Une «analyse économique» a été récemment présentée à la ministre de la Culture, Christine St-Pierre. Le Grand Théâtre a sondé les besoins des différents groupes qui se produisent fréquemment sur ses planches - OSQ, Opéra de Québec, Trident, Théâtre de Sable, troupe de danse K par K et Club musical -, et tous disent manquer d'espace. En fait, ceux-ci doivent souvent se résoudre à louer des bureaux un peu partout en ville pour loger leurs employés. L'OSQ a ainsi des bureaux sur Grande Allée, tandis que ceux de l'Opéra de Québec se trouvent non loin sur la rue Taché.
«L'objectif, ce serait de réunir tous les organismes résidents, y compris leurs espaces administratifs, dans un seul et même lieu, de rassembler les groupes voués au développement des arts de la scène», résume Mme Gagné.

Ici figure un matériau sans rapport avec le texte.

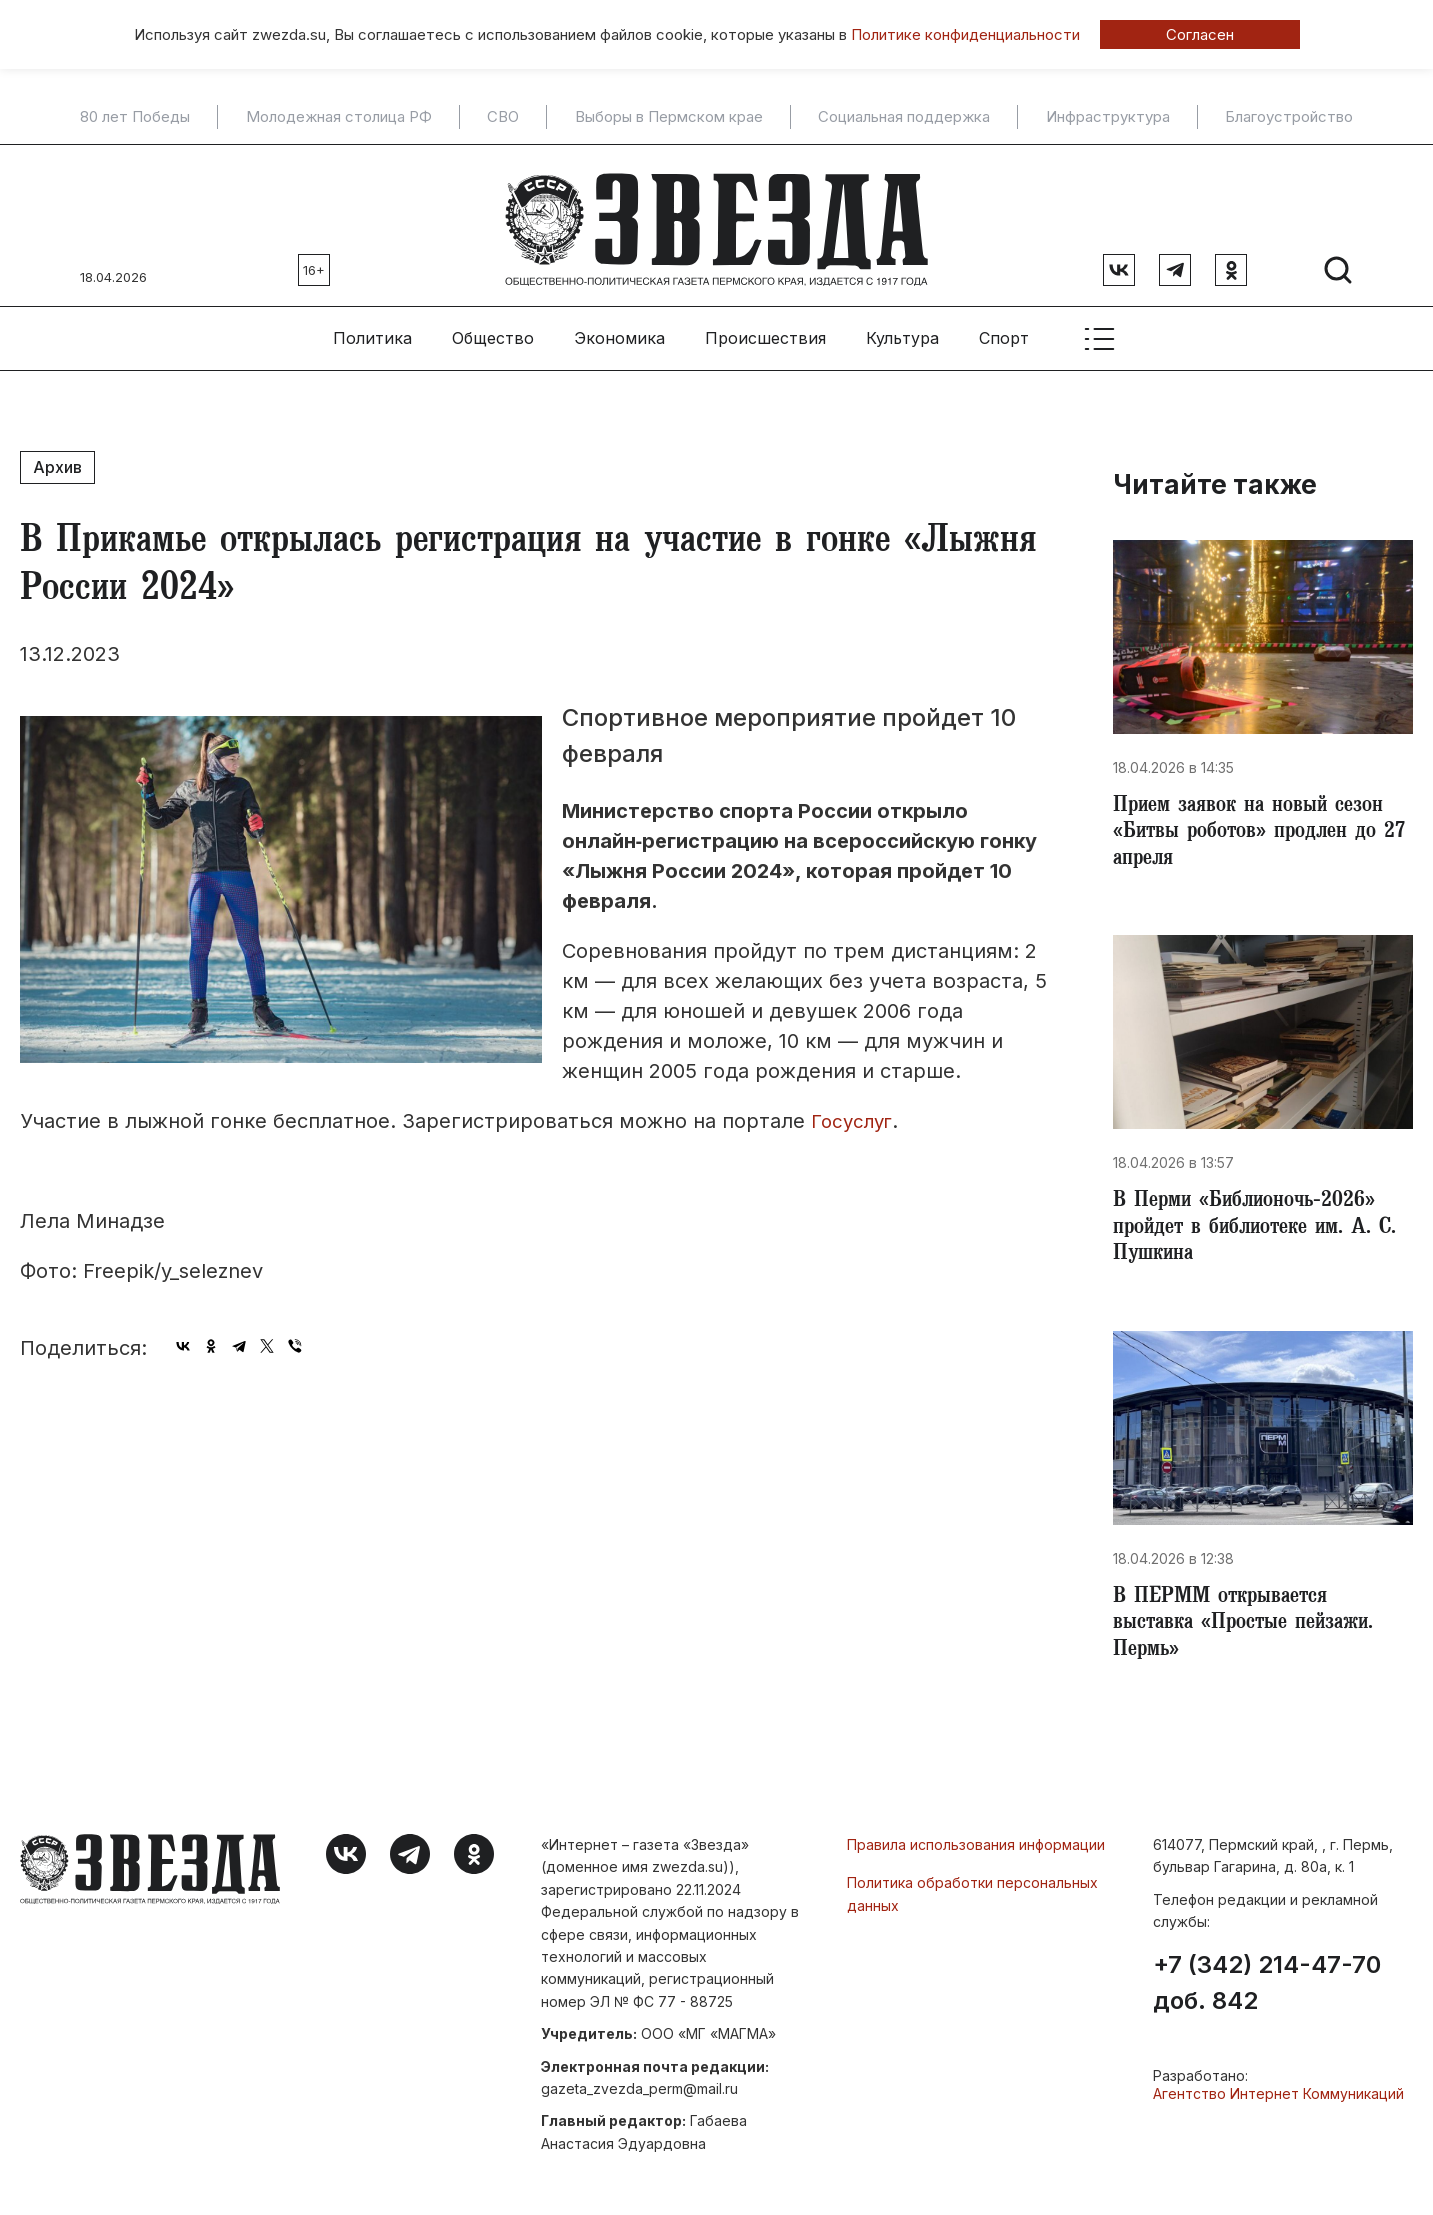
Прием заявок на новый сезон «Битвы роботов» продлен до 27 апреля (1254, 828)
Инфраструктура (1108, 117)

Le Grand Théâtre propose ainsi de construire un complexe de bâtiments d'une hauteur maximale de cinq à six étages s'alignant sur la taille de l'actuel édifice. Les constructions pousseraient à l'ouest et au sud du bâtiment, soit le long des rues Turnbull et Saint-Amable. C'est d'ailleurs dans le «trou» creusé à l'ouest de l'actuel édifice que loge présentement le Conservatoire de musique de Québec. Au sud, on trouve plutôt un stationnement en surface de 76 places
Si une «analyse économique» a été présentée, aucune étude de faisabilité ne serait en cours, contrairement au projet l'Université du Québec. Rappelons que Le Soleil révélait mercredi que l'institution souhaite construire un nouveau pavillon de six à neuf étages à Place Charest et ajouter deux étages de bureaux au-dessus du stationnement voisin.
Faire vivre Saint-Roch
L'administration Labeaume ne cache pas son désir de voir le projet d'un conservatoire naître au coeur de Saint-Roch plutôt qu'en haute ville. Bref, on préfère de loin le projet de l'Université du Québec à celui du Grand Théâtre. Paul-Christian Nolin, l'attaché de presse du maire, confirme que Régis Labeaume a «exprimé sa préférence pour ce projet» lors d'une rencontre avec la ministre Christine St-Pierre.
«Nous, on voudrait que ce soit dans Saint-Roch. Ça s'inscrit parfaitement dans notre projet de Saint-Roch technoculture», dit Julie Lemieux, responsable de la culture au comité exécutif. Ce projet vise à faire du secteur un lieu axé sur les arts et les nouvelles technologies.
L'idée séduit également la Société de développement commercial du centre-ville regroupant les commerçants du secteur. «Un de nos défis, c'est de développer une vie de soirée dans Saint-Roch. Que des étudiants ou des projets étudiants arrivent dans le quartier, pour nous, c'est une excellente nouvelle», s'emballe son directeur général, Stéphan Sabourin.